PROBLEM DETAILS:
What lines in this listing contain the string "collar"? Report each one by copying it.

DATA RECORDS:

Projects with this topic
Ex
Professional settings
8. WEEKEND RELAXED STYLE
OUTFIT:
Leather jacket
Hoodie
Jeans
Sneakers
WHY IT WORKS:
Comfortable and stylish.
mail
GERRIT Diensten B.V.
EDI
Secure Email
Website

...

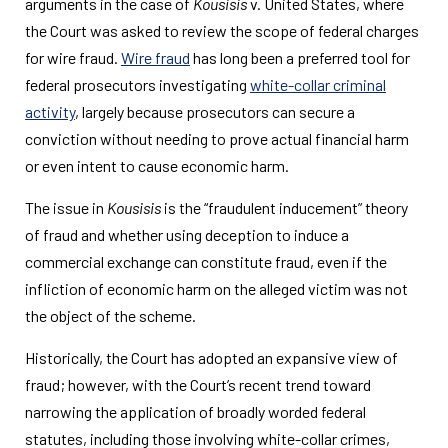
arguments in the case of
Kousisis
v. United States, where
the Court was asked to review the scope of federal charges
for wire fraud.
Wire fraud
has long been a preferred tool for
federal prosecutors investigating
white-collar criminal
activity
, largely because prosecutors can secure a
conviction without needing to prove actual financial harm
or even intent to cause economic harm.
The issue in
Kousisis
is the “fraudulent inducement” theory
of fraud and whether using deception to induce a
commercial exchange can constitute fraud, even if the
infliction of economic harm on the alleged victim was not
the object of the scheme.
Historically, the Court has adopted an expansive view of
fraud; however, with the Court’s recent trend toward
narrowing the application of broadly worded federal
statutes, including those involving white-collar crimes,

RESPONSE TO THIS TASK:
white-collar criminal
statutes, including those involving white-collar crimes,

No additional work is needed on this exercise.